A coach, whatever the sporting code, requires a robust determination and willingness to listen assertively to all critics and supporters (though that varies depending upon the success rate). Coaching has advanced far from the fifty years ago “my way or the highway” approach and now a coaches mission statement must involve “bringing out participants’ ability” and “working towards achieving their full potential”. Some coaches express that more succinctly.
A coach must be competent to evaluate performances, adapt to the needs of players, to break tasks into sequences, and ensure players are always in an appropriate health/safety situation. Generally, a coach must be a role model to gain players’ trust and respect along with the ability to work long irregular hours as most coaches in New Zealand are voluntary part-timers. A 2014 estimation claims 7849 such individuals were involved in this manner in New Zealand.
One of a coach’s real strengths is motivation but individuals can do much for themselves too by listening to those who, with hard work, integrity and ability, have risen to the top of their sporting profession.
Michael Jordan said ,”never say never because limits like fears are often just an illusion.” USA founding father Benjamin Franklin stated that things that hurt, instruct, while Napoleon Boneparte said victory belongs to the most persevering.
In the twentieth century, according to top tennis player Andre Agassi, if you don’t practice you don’t deserve to win, and Tiger Woods believes that you can always become better. John Wooden said a coach should ensure players know the coach is working with the player and not for him/her. And former coach of the UCLA basketball side said it’s what you learn after you know it all that counts.

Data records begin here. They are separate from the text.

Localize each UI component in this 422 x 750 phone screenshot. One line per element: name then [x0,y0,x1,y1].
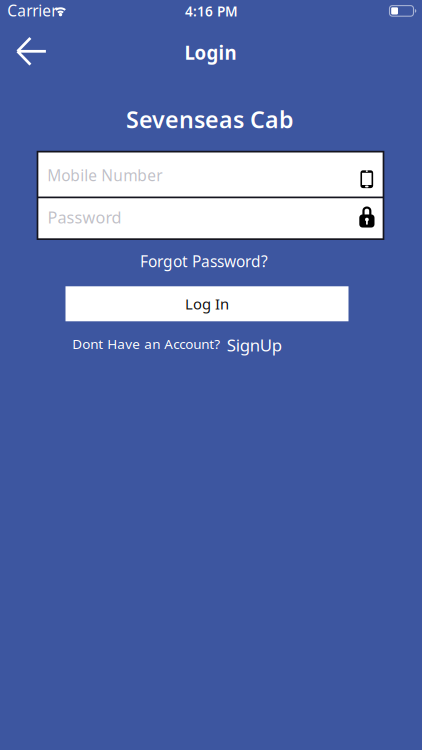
staticText: Sevenseas Cab [126,104,294,135]
staticText: Password [47,206,121,228]
staticText: Forgot Password? [140,251,268,271]
button[interactable]: SignUp [227,334,282,356]
staticText: 4:16 PM [185,2,238,20]
button[interactable]: Password [38,198,383,238]
button[interactable]: Log In [66,286,348,321]
staticText: Mobile Number [47,165,162,185]
staticText: Log In [185,294,229,314]
button[interactable]: Forgot Password? [140,251,268,271]
staticText: Carrier [7,0,57,21]
staticText: SignUp [227,334,282,356]
button[interactable]: Back [9,29,53,73]
staticText: Login [184,40,236,65]
staticText: Dont Have an Account? [72,335,220,353]
button[interactable]: Mobile Number [38,152,383,196]
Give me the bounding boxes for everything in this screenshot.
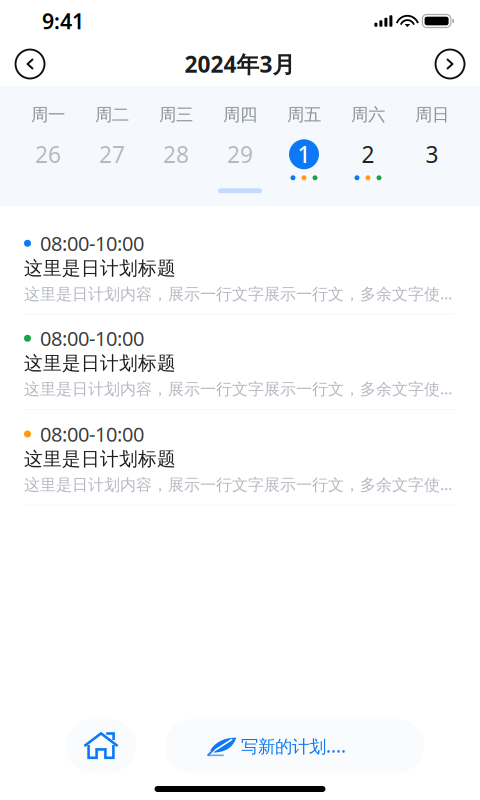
staticText: 28	[163, 139, 189, 169]
button[interactable]: Home	[66, 719, 136, 773]
staticText: 1	[298, 139, 310, 169]
staticText: 这里是日计划内容，展示一行文字展示一行文，多余文字使用...	[24, 283, 462, 304]
staticText: 9:41	[42, 7, 84, 35]
staticText: 周二	[95, 104, 129, 125]
staticText: 这里是日计划内容，展示一行文字展示一行文，多余文字使用...	[24, 473, 462, 495]
staticText: 这里是日计划标题	[24, 448, 176, 470]
staticText: 周三	[159, 104, 193, 125]
staticText: 周五	[287, 104, 321, 125]
staticText: 写新的计划....	[241, 734, 346, 758]
staticText: 这里是日计划内容，展示一行文字展示一行文，多余文字使用...	[24, 378, 462, 399]
button[interactable]: Next month	[434, 48, 466, 80]
staticText: 08:00-10:00	[40, 325, 144, 352]
staticText: 2024年3月	[184, 49, 296, 79]
button[interactable]: 08:00-10:00	[0, 314, 480, 409]
staticText: 26	[35, 139, 61, 169]
staticText: 27	[99, 139, 125, 169]
staticText: 周六	[351, 104, 385, 125]
staticText: 这里是日计划标题	[24, 352, 176, 375]
button[interactable]: 08:00-10:00	[0, 206, 480, 313]
staticText: 29	[227, 139, 253, 169]
staticText: 08:00-10:00	[40, 230, 144, 257]
button[interactable]: 写新的计划....	[165, 719, 424, 773]
staticText: 2	[362, 139, 374, 169]
staticText: 08:00-10:00	[40, 421, 144, 447]
staticText: 这里是日计划标题	[24, 257, 176, 280]
staticText: 周四	[223, 104, 257, 125]
staticText: 周日	[415, 104, 449, 125]
button[interactable]: 08:00-10:00	[0, 410, 480, 505]
staticText: 3	[426, 139, 438, 169]
button[interactable]: Previous month	[14, 48, 46, 80]
staticText: 周一	[31, 104, 65, 125]
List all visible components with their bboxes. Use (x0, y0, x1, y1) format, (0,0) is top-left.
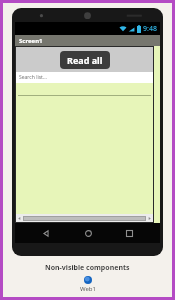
staticText: 9:48 (143, 24, 157, 34)
staticText: Web1 (80, 285, 96, 293)
button[interactable]: Recents (119, 223, 139, 243)
button[interactable]: Home (78, 223, 98, 243)
staticText: Screen1 (19, 37, 43, 45)
staticText: Non-visible components (45, 263, 130, 273)
button[interactable]: Back (36, 223, 56, 243)
button[interactable]: Read all (60, 51, 110, 69)
button[interactable]: Search list... (16, 72, 153, 83)
staticText: Read all (67, 54, 103, 66)
staticText: Search list... (19, 74, 47, 81)
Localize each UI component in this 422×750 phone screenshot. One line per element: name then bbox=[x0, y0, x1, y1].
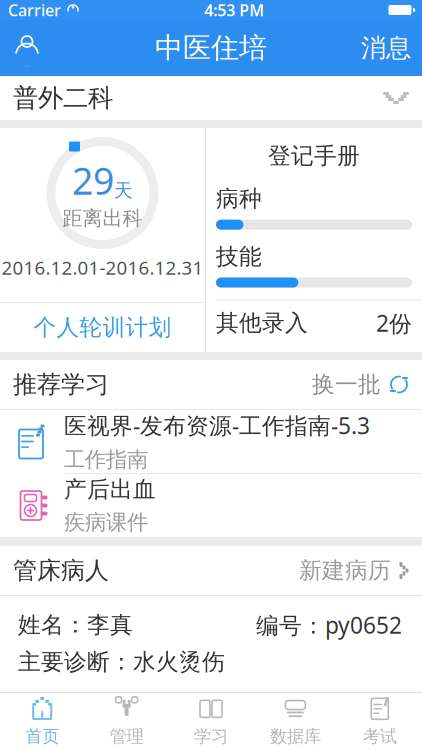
staticText: 姓名：李真 bbox=[18, 611, 133, 639]
staticText: 中医住培 bbox=[155, 31, 267, 65]
staticText: 新建病历 bbox=[299, 557, 391, 584]
button[interactable]: 数据库 bbox=[253, 693, 338, 750]
staticText: 技能 bbox=[216, 243, 262, 270]
button[interactable]: 换一批 bbox=[302, 361, 409, 408]
staticText: 主要诊断：水火烫伤 bbox=[18, 648, 225, 676]
staticText: 产后出血 bbox=[64, 476, 156, 503]
button[interactable]: 消息 bbox=[350, 20, 422, 76]
staticText: 编号：py0652 bbox=[256, 610, 402, 640]
staticText: 个人轮训计划 bbox=[34, 314, 172, 341]
staticText: 推荐学习 bbox=[13, 370, 109, 399]
staticText: 天 bbox=[114, 179, 133, 202]
staticText: 消息 bbox=[361, 32, 411, 64]
button[interactable]: 医视界-发布资源-工作指南-5.3 bbox=[0, 410, 422, 474]
staticText: 病种 bbox=[216, 185, 262, 213]
button[interactable]: 新建病历 bbox=[289, 547, 409, 594]
staticText: 登记手册 bbox=[268, 142, 360, 170]
button[interactable]: 个人中心 bbox=[0, 20, 54, 76]
staticText: 2份 bbox=[376, 308, 412, 338]
button[interactable]: 考试 bbox=[338, 693, 422, 750]
button[interactable]: 普外二科 bbox=[0, 76, 422, 120]
staticText: 普外二科 bbox=[13, 82, 113, 114]
staticText: 数据库 bbox=[270, 726, 321, 747]
staticText: 管床病人 bbox=[13, 556, 109, 585]
button[interactable]: 个人轮训计划 bbox=[0, 303, 205, 352]
staticText: 管理 bbox=[110, 726, 144, 747]
staticText: 工作指南 bbox=[64, 446, 148, 473]
button[interactable]: 首页 bbox=[0, 693, 84, 750]
staticText: 2016.12.01-2016.12.31 bbox=[2, 255, 204, 280]
staticText: 考试 bbox=[363, 726, 397, 747]
button[interactable]: 产后出血 bbox=[0, 474, 422, 537]
button[interactable]: 学习 bbox=[169, 693, 253, 750]
staticText: 其他录入 bbox=[216, 309, 308, 337]
staticText: 换一批 bbox=[312, 371, 381, 398]
staticText: 29 bbox=[72, 155, 114, 205]
staticText: 医视界-发布资源-工作指南-5.3 bbox=[64, 410, 370, 440]
staticText: Carrier bbox=[8, 0, 61, 21]
staticText: 学习 bbox=[194, 726, 228, 747]
staticText: 疾病课件 bbox=[64, 509, 148, 536]
staticText: 距离出科 bbox=[62, 206, 142, 231]
button[interactable]: 姓名：李真 bbox=[0, 596, 422, 672]
staticText: 4:53 PM bbox=[204, 0, 264, 21]
button[interactable]: 其他录入 bbox=[216, 300, 412, 346]
staticText: 首页 bbox=[25, 726, 59, 747]
button[interactable]: 管理 bbox=[84, 693, 169, 750]
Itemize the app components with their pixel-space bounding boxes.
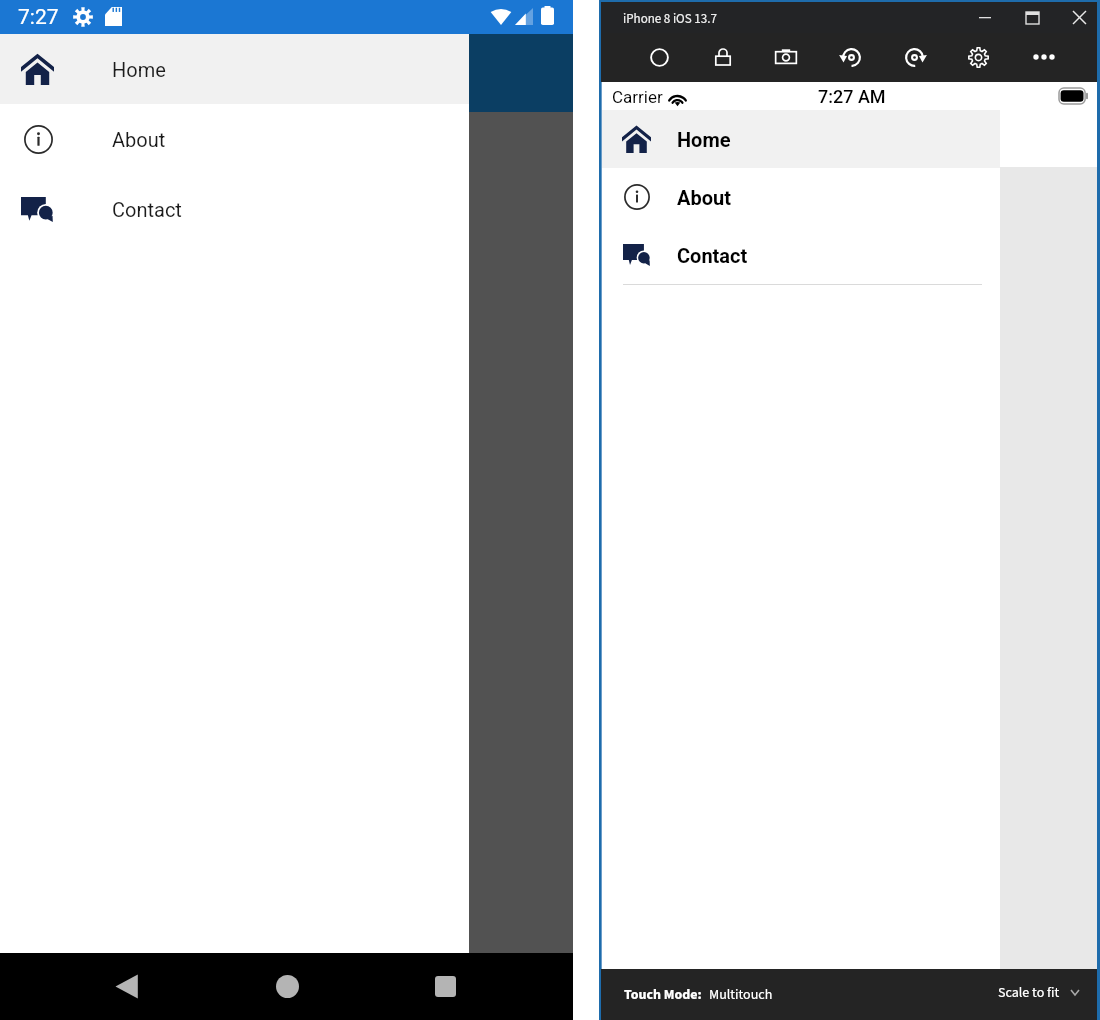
staticText: Contact [112,198,182,221]
button[interactable]: Lock [702,36,744,78]
button[interactable]: Contact [0,174,469,244]
button[interactable]: Close [1056,2,1100,33]
staticText: Home [112,58,166,81]
button[interactable]: Home [262,963,312,1009]
staticText: Scale to fit [998,983,1060,1003]
staticText: iPhone 8 iOS 13.7 [623,10,717,29]
button[interactable]: Scale to fit [992,979,1093,1006]
button[interactable]: Recents [420,963,470,1009]
button[interactable]: Rotate left [830,36,872,78]
staticText: About [112,128,166,151]
staticText: Touch Mode: [624,985,702,1005]
button[interactable]: About [0,104,469,174]
staticText: About [677,186,731,209]
button[interactable]: Maximize [1009,2,1055,33]
staticText: Home [677,128,731,151]
button[interactable]: Contact [602,226,1000,284]
staticText: Carrier [612,87,663,107]
button[interactable]: Minimize [962,2,1008,33]
button[interactable]: Home [0,34,469,104]
button[interactable]: More options [1023,36,1065,78]
staticText: 7:27 AM [818,86,886,107]
button[interactable]: Settings [957,36,999,78]
button[interactable]: Back [102,963,152,1009]
button[interactable]: Home [602,110,1000,168]
button[interactable]: Screenshot [765,36,807,78]
staticText: Contact [677,244,748,267]
button[interactable]: About [602,168,1000,226]
button[interactable]: Rotate right [893,36,935,78]
staticText: Multitouch [709,985,773,1005]
staticText: 7:27 [18,5,59,30]
button[interactable]: Home [638,36,680,78]
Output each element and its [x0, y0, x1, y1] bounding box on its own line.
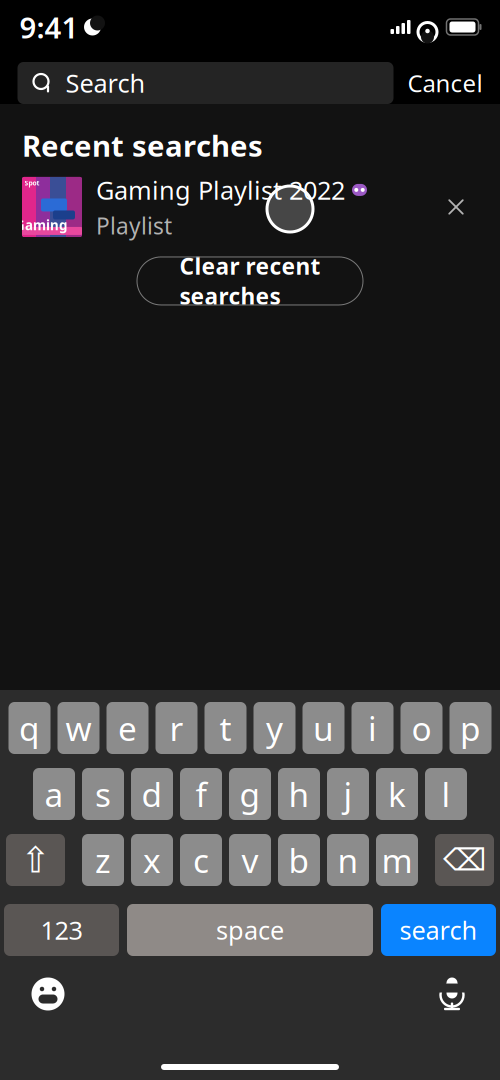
- button[interactable]: c: [180, 834, 222, 886]
- button[interactable]: Gaming: [0, 169, 500, 245]
- staticText: Gaming: [15, 216, 67, 234]
- staticText: a: [44, 772, 64, 816]
- staticText: v: [242, 838, 258, 882]
- staticText: p: [460, 706, 481, 750]
- staticText: i: [368, 706, 377, 750]
- button[interactable]: Cancel: [402, 62, 488, 104]
- staticText: n: [338, 838, 358, 882]
- button[interactable]: j: [327, 768, 369, 820]
- staticText: 123: [40, 913, 82, 947]
- staticText: 9:41: [20, 8, 78, 46]
- staticText: e: [118, 706, 137, 750]
- button[interactable]: t: [204, 702, 246, 754]
- staticText: x: [143, 838, 161, 882]
- button[interactable]: 123: [4, 904, 119, 956]
- staticText: f: [196, 772, 206, 816]
- staticText: u: [313, 706, 334, 750]
- button[interactable]: Remove from recent searches: [433, 184, 479, 230]
- button[interactable]: u: [302, 702, 344, 754]
- button[interactable]: w: [58, 702, 100, 754]
- staticText: ⌫: [443, 843, 486, 877]
- button[interactable]: d: [131, 768, 173, 820]
- staticText: w: [66, 706, 92, 750]
- button[interactable]: e: [106, 702, 148, 754]
- staticText: Cancel: [408, 67, 482, 99]
- button[interactable]: Search: [18, 62, 394, 104]
- button[interactable]: Clear recent searches: [137, 257, 363, 305]
- button[interactable]: f: [180, 768, 222, 820]
- button[interactable]: p: [450, 702, 492, 754]
- button[interactable]: k: [376, 768, 418, 820]
- staticText: m: [382, 838, 412, 882]
- staticText: b: [288, 838, 310, 882]
- button[interactable]: v: [229, 834, 271, 886]
- button[interactable]: x: [131, 834, 173, 886]
- staticText: d: [142, 772, 162, 816]
- staticText: ⇧: [20, 840, 50, 880]
- staticText: Gaming Playlist 2022: [96, 173, 345, 207]
- staticText: h: [288, 772, 310, 816]
- staticText: r: [170, 706, 184, 750]
- button[interactable]: space: [127, 904, 373, 956]
- staticText: Spot: [24, 178, 40, 187]
- staticText: j: [344, 772, 352, 816]
- staticText: search: [400, 913, 478, 947]
- button[interactable]: Shift: [6, 834, 65, 886]
- button[interactable]: q: [8, 702, 50, 754]
- button[interactable]: search: [381, 904, 496, 956]
- button[interactable]: r: [156, 702, 198, 754]
- staticText: Recent searches: [22, 126, 263, 165]
- button[interactable]: Delete: [435, 834, 494, 886]
- button[interactable]: s: [82, 768, 124, 820]
- staticText: Search: [66, 66, 146, 100]
- button[interactable]: y: [254, 702, 296, 754]
- button[interactable]: Dictation: [426, 968, 478, 1020]
- button[interactable]: m: [376, 834, 418, 886]
- staticText: Playlist: [96, 211, 172, 241]
- button[interactable]: h: [278, 768, 320, 820]
- staticText: y: [266, 706, 283, 750]
- staticText: s: [95, 772, 111, 816]
- staticText: Clear recent searches: [180, 251, 320, 311]
- button[interactable]: l: [425, 768, 467, 820]
- staticText: space: [216, 913, 284, 947]
- staticText: o: [412, 706, 432, 750]
- button[interactable]: a: [33, 768, 75, 820]
- staticText: t: [220, 706, 232, 750]
- button[interactable]: o: [400, 702, 442, 754]
- staticText: q: [19, 706, 40, 750]
- staticText: g: [240, 772, 260, 816]
- staticText: c: [193, 838, 209, 882]
- button[interactable]: Emoji keyboard: [22, 968, 74, 1020]
- button[interactable]: g: [229, 768, 271, 820]
- button[interactable]: z: [82, 834, 124, 886]
- staticText: k: [388, 772, 406, 816]
- staticText: z: [95, 838, 111, 882]
- button[interactable]: b: [278, 834, 320, 886]
- button[interactable]: i: [352, 702, 394, 754]
- staticText: l: [442, 772, 450, 816]
- button[interactable]: n: [327, 834, 369, 886]
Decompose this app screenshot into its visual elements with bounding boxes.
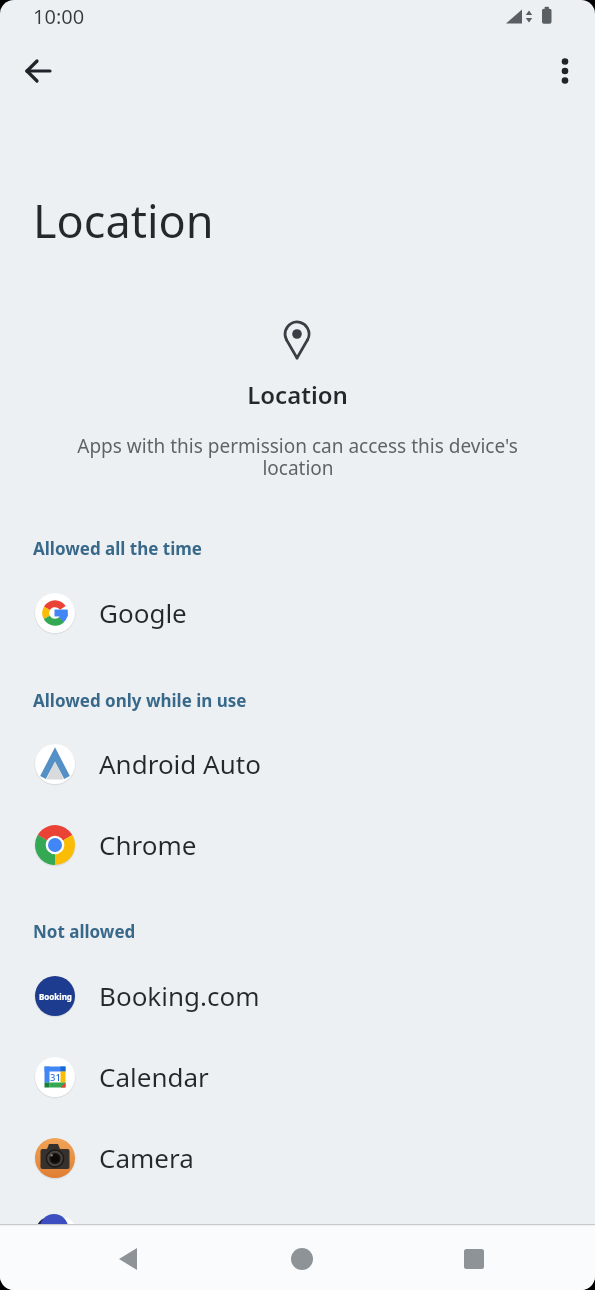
staticText: Allowed all the time — [33, 537, 202, 560]
staticText: Apps with this permission can access thi… — [77, 433, 518, 459]
staticText: Location — [33, 190, 214, 251]
staticText: Google — [99, 595, 187, 630]
staticText: Location — [247, 378, 348, 411]
staticText: 10:00 — [33, 3, 85, 30]
staticText: Android Auto — [99, 746, 261, 781]
staticText: Chrome — [99, 827, 197, 862]
staticText: Not allowed — [33, 920, 136, 943]
staticText: Booking.com — [99, 978, 260, 1013]
staticText: Booking — [39, 991, 72, 1002]
staticText: Camera — [99, 1140, 194, 1175]
staticText: 31 — [50, 1071, 61, 1084]
staticText: location — [262, 455, 334, 481]
staticText: Calendar — [99, 1059, 209, 1094]
staticText: Allowed only while in use — [33, 689, 247, 712]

The last word on coaches is attributed to Stephen Jones , a rugby union correspondent for The Times and The Sunday Times for more than twenty years. Jones is noted for controversial and provocative articles and, in particular, for his anti-Irish and anti-New Zealand comments.
He names his best twenty rugby coaches of all time.
Ian McGeechan (Scotland and Lions) takes number one spot. McGeechan in terms of longevity, great one-off wins and test glory leads the field followed by Fred Allen (New Zealand), a dynamic coach full of rugby nous and brilliance; Sir Clive Woodward (England); Bob Dwyer (Australia); Carwyn James, coach of the 1971 Lions test winning side in New Zealand; John Hart (New Zealand); Ray Williams (Wales); Jack Rowell (England); Graham Henry (New Zealand, Wales, Lions); Nick Mallett (South Africa; Warren Gatland (Waikato, Wales); Marcello Loffreda (Argentina); DeclanKidney (Ireland; Robbie Deans (Australia); Jacques Fouroux (France); Jake White/Kitch Christie (South Africa); and Paul Turner (Bedford, London, Welsh, and others).
You disagree with Jones? He’s used to criticism.
Who’s missing? Who would you include?
And while on the subject of rugby, It was disappointing last Saturday prior to the North Otago/Mid Canterbury Heartland game which I covered as a rugby commentator along with comments man, Paddy Ford, to be handed less than a half hour before kickoff the Mid Canterbury team which had eight changes from the side which I had been given on Friday morning. According to NZRU regulation, teams must be in the hands of the appropriate Unions 48 hours before kick-off! I’m still trying to decide whether it was through ignorance, arrogance or whether someone in the Mid Canterbury camp was playing a silly game.